__Task goal__
Write each line exactly as it stands, from the line containing "Studiothink" through the end of the data.

Recorded data
***
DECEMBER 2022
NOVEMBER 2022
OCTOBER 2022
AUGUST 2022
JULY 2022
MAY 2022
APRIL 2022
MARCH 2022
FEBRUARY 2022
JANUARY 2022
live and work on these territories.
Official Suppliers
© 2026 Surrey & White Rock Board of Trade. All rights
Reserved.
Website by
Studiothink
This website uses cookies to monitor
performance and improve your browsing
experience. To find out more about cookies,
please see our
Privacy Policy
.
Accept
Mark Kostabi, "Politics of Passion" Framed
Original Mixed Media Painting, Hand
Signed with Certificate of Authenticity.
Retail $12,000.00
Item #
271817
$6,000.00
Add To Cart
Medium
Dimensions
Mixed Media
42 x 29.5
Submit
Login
***
__Written solution__
Studiothink
This website uses cookies to monitor
performance and improve your browsing
experience. To find out more about cookies,
please see our
Privacy Policy
.
Accept
Mark Kostabi, "Politics of Passion" Framed
Original Mixed Media Painting, Hand
Signed with Certificate of Authenticity.
Retail $12,000.00
Item #
271817
$6,000.00
Add To Cart
Medium
Dimensions
Mixed Media
42 x 29.5
Submit
Login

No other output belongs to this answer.